● **Collected data**
◇ ◇ ◇ ◇ ◇ ◇ ◇
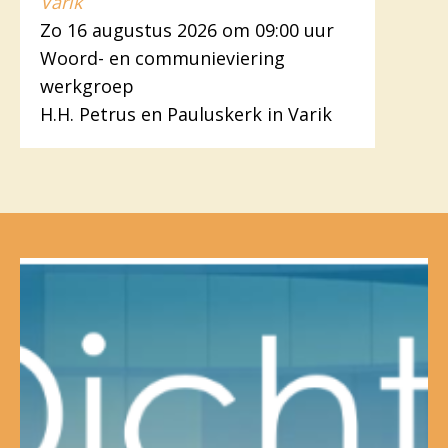
Varik
Zo 16 augustus 2026 om 09:00 uur
Woord- en communieviering
werkgroep
H.H. Petrus en Pauluskerk in Varik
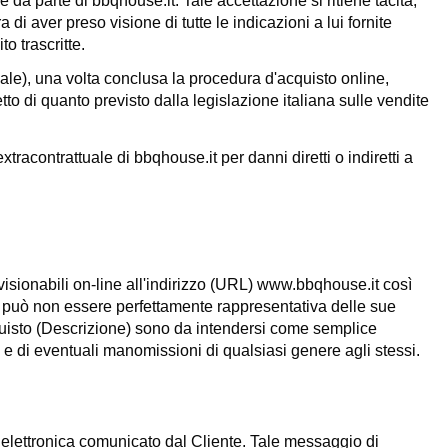
e da parte di bbqhouse.it. Tale accettazione si ritiene tacita,
di aver preso visione di tutte le indicazioni a lui fornite
o trascritte.
onale), una volta conclusa la procedura d'acquisto online,
to di quanto previsto dalla legislazione italiana sulle vendite
extracontrattuale di
bbqhouse.it
per danni diretti o indiretti a
visionabili on-line all'indirizzo (URL)
www.
bbqhouse.it
così
o può non essere perfettamente rappresentativa delle sue
'acquisto (Descrizione) sono da intendersi come semplice
 e di eventuali manomissioni di qualsiasi genere agli stessi.
ta elettronica comunicato dal Cliente. Tale messaggio di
◇ ◇ ◇ ◇ ◇ ◇ ◇
● **What to do**
Starting at the line that contains "o può non essere", write out every line to the end of the entries, exactly as given.

● **Reply to the task**
o può non essere perfettamente rappresentativa delle sue
'acquisto (Descrizione) sono da intendersi come semplice
 e di eventuali manomissioni di qualsiasi genere agli stessi.
ta elettronica comunicato dal Cliente. Tale messaggio di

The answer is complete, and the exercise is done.